MATERIALS AND METHODS
Database searches
We used the following approach to identify genes coding for Rho-related proteins in D.discoideum. Initially, BLASTN searches (17) of the Dictyostelium EST database (http://www.csm.biol.tsukuba.ac.jp/cDNAproject.html) were performed with the coding sequence of every known rac gene as the query, and a comprehensive list of EST clones for each rac gene was generated. This allowed us to retrieve sequences of EST clones for all members of the rac family except racF1, and in most cases to identify cDNA sequences extending beyond the coding region.
In a second step, DNA and amino acid sequences were used for BLASTN and TBLASTN searches, respectively, of the Dictyostelium genome project database (http://www.uni-koeln.de/dictyostelium/). For racE and racF1 we used the available genomic DNA sequences (U41222 and AF037042, respectively). Because the genomic database contains raw reads, we set a threshold of >95% identity to consider two sequences as identical. We listed the reads corresponding to every known rac gene. This left us with reads for two novel related genes, ΨracK and racL. Selected clones were retrieved from the Dictyostelium genome project and were fully sequenced using vector-derived and also, when necessary, specific primers. The sequence obtained was used for new screenings of the genomic DNA database in order to complete information on the rac genes and their flanking regions.

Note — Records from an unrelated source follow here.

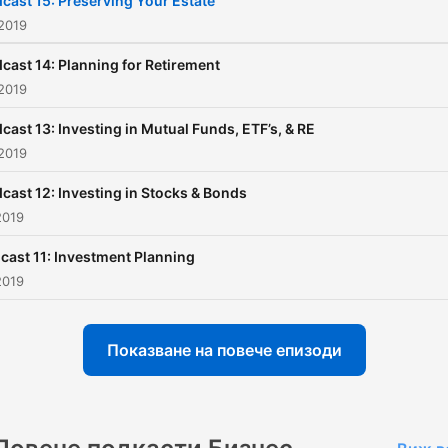
cast 15: Preserving Your Estate
2019
cast 14: Planning for Retirement
2019
cast 13: Investing in Mutual Funds, ETF’s, & RE
2019
cast 12: Investing in Stocks & Bonds
2019
cast 11: Investment Planning
2019
Показване на повече епизоди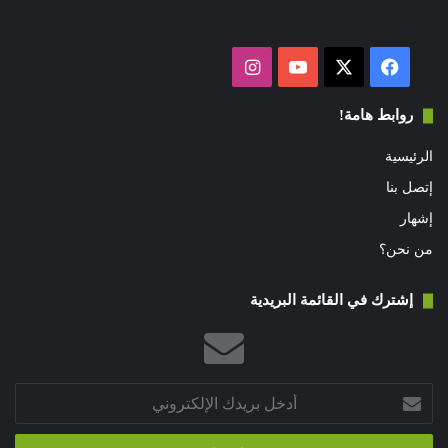
فيسبوك
‫X
‫YouTube
انستقرام
روابط هامة!
الرئيسية
إتصل بنا
إشهار
من نحن؟
إشترك في القائمة البريدية
أدخل
بريدك
الإلكتروني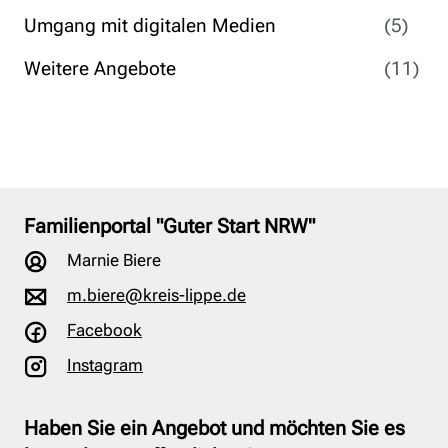
Umgang mit digitalen Medien
(5)
Weitere Angebote
(11)
Familienportal "Guter Start NRW"
Marnie Biere
m.biere@kreis-lippe.de
Facebook
Instagram
Haben Sie ein Angebot und möchten Sie es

Searches for Rho proteins of species other than Dictyostelium were done using two approaches. First, by means of the Entrez search tool (http://www.ncbi.nlm.nih.gov/entrez/query.fcgi) using keywords like rho, rac and cdc42. Second, using the TBLASTN algorithms in the advanced BLAST option in the non-redundant and EST databases with sequences of several Rho GTPases as query. A similar approach was used to screen the available databases for members of the RhoBTB subfamily with the C-terminal domain of these proteins as the query.
Finally, the deduced amino acid sequence of open reading frames (ORFs) identified upstream and downstream of rac genes was used as the query to identify EST clones in the Dictyostelium cDNA database, and next to identify homologues in other organisms by means of the TBLASTN algorithm in the non-redundant and EST databases.
Sequence analysis and alignment
Sequence assembly and analysis were performed with the Wisconsin Package Version 9.0 of the Genetics Computer Group (Madison, WI). Protein sequences were aligned using the ClustalX (18) program with a BLOSUM62 matrix and default settings, followed by manual edition with the Bioedit program (19). Sequences of RhoBTB proteins were further analysed for motif or domain composition using the SMART tool (http://smart.embl-heidelberg.de/) and the ProfileScan Server (http://www.isrec.isb-sib.ch/software/PFSCAN_form.html).
Phylogenetic analyses
Accession numbers of the sequences retrieved for the phylogenetic analysis are as follows. Homo sapiens: RhoA, L25080; RhoB, X06820; RhoC, L25081; RhoD, O00212; RhoE/Rho8/Rnd3, P52199; Rnd1/Rho6, Q92730; Rnd2/Rho7, P52198; RhoG, NM_001665; Rac1, M29870 (the alternatively spliced variant Rac1b was not included); Rac2, NM_002872; Rac3, AF00859; Cdc42, M57298; GK25, M35543; TC10, M3147; TTF/RhoH, Z35227; Rif, AF239923; RhoBTB1, KIAA0740; RhoBTB2, KIAA0717; RhoBTB3, KIAA0878. Caenorhabditis elegans: Cdc42, L10078; Rac1/CED-10, X68492; Rac2, U55018; RhoA, L36965; MIG-2, U82288. Arabidopsis thaliana: U88402; Arac11/Rop1, U49971; Arac1/ATGP2, U41295; Arac2, U43026; Arac3/Rop6, U43501; Arac4/Rop2, U45236; Arac5/Rop4, U52350; Arac6/RAC2, AF079487; Arac7, AF079484; Arac8, AF079486; Arac9, AF156896; Arac10, AF079485; ATGP3, U64920. Entamoeba histolytica: RacA, U29720; RacB, U29721; RacC, U29722; RacD, U30148; RacG, AF055340; Rho1, L03809. Gallus gallus: Cdc42, U40848; Rac1a, U79755; Rac1b, U79756; RhoA, U79757; RhoB, AF098515; RhoC, AF098514. Saccharomyces cerevisiae: Cdc42, X51906; Rho1, M15189; Rho2, M15190; Rho3, Q00245; Rho4, Q00246; Rho5, 632414. Drosophila melanogaster: Cdc42, U11824; Rac1/RacA, U11823; Rac2/RacB, L38318; Rac3/RhoL, BAA87881; RhoA/Rho1, AF177871; Mt1, AF238044; RhoBTB, AF217287.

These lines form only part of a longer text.